Partnership between Defense and Homeland Security departments solid, says official
Pentagon’s homeland security chief says the relationship with the Homeland Security has improved.
The relationship between the Homeland Security and Defense departments has never been healthier, a top Pentagon official said Tuesday.
Since Homeland Security Secretary Michael Chertoff was sworn in as the second head of the blended agency, a great deal has changed in the organizations' ability to work with each other, such as improved communications and the ability to perform security functions, according to Paul McHale, assistant Defense secretary for homeland defense.
"A lot of it is for the better," McHale said at a Defense Writer's Group. "I am very confident that the working relationship between the Defense Department and the Department of Homeland Security is precisely where it needs to be in terms of attitude."
McHale said the link between Defense and Homeland Security was strained at times under its previous leader, Tom Ridge, but is now "improving every day."
Fifty-five of McHale's full-time staffers are assigned solely to working with Homeland Security, and a memorandum of understanding institutionalizing the relationship early in Chertoff's tenure helped solidify the departments' ability to share information and conduct security operations, McHale said.

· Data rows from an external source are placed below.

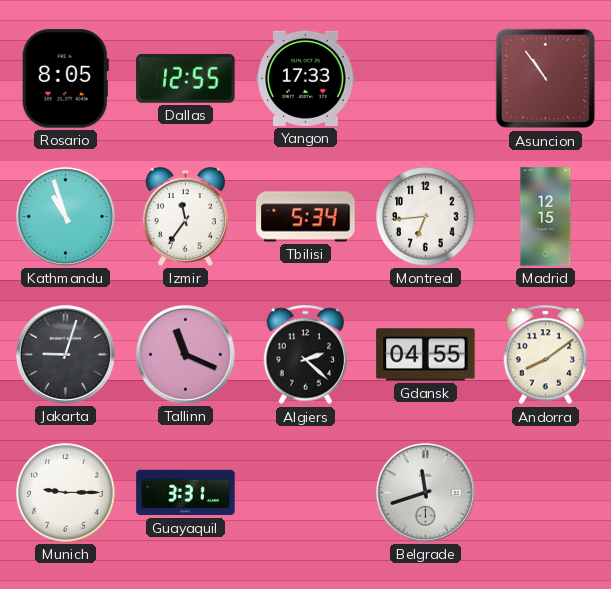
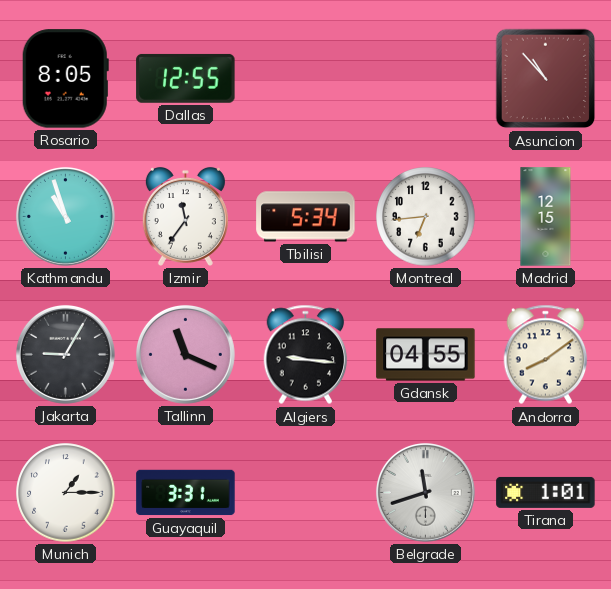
Yangon: 17:33 -> none
Asuncion: 10:54 -> 10:53
Jakarta: 9:03 -> 9:05
Algiers: 2:22 -> 9:16
Munich: 9:15 -> 1:15
Tirana: none -> 1:01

McHale, a former member of Congress, oversees Defense's Northern Command, the office that oversees the consolidated homeland defense and security operations for the military. He also serves as a liaison between the Defense and Homeland Security departments.

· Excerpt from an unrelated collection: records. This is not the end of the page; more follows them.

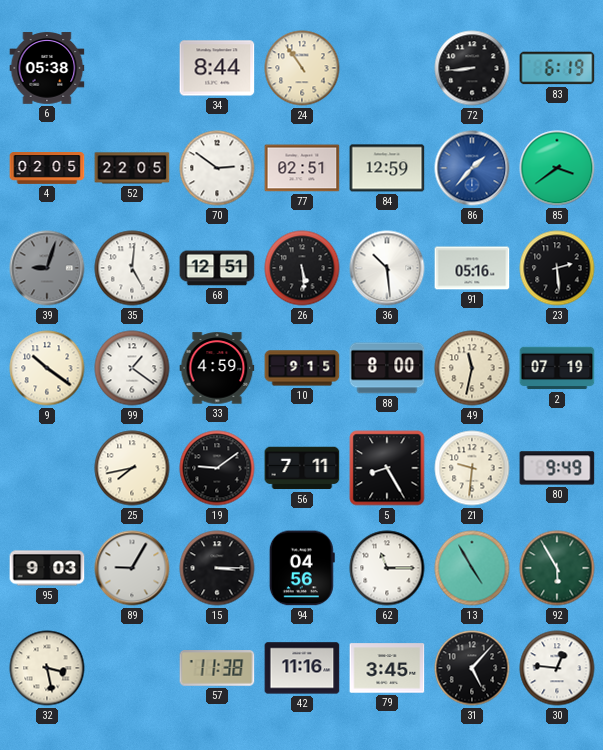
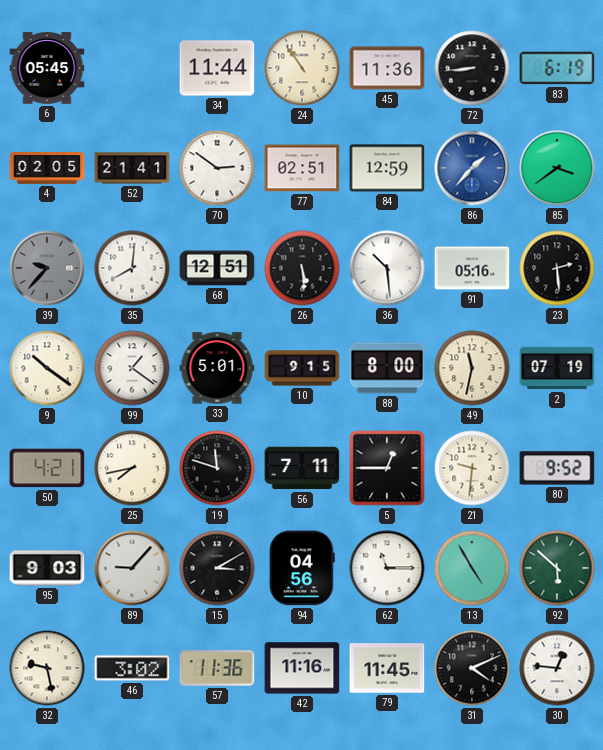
6: 05:38 -> 05:45
34: 8:44 -> 11:44
45: none -> 11:36
52: 22:05 -> 21:41
39: 9:03 -> 9:37
35: 5:01 -> 8:01
33: 4:59 -> 5:01
50: none -> 4:21
19: 9:09 -> 11:48
5: 8:25 -> 12:45
80: 9:49 -> 9:52
89: 9:05 -> 9:07
15: 3:15 -> 3:10
92: 5:55 -> 5:52
32: 3:28 -> 9:28
46: none -> 3:02
57: 11:38 -> 11:36
79: 3:45 -> 11:45
31: 5:07 -> 4:11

The Strategy for Homeland Defense and Civil Support, a report being prepared by McHale's office, will call for the creation of an active, layered national defense, is in its final stages McHale said. According to a spokesman, leadership changes within the Pentagon have kept the document from officially being released.
Steps to improve the agencies' ability to communicate with each other have been taken McHale said, and agencies - particularly those dealing with air defense like the Federal Aviation Administration and the North American Aerospace Defense Command - have recently shown that they can work with each other.
"We are by no means fully prepared, but we have improved," McHale said of the agencies' capability to communicate.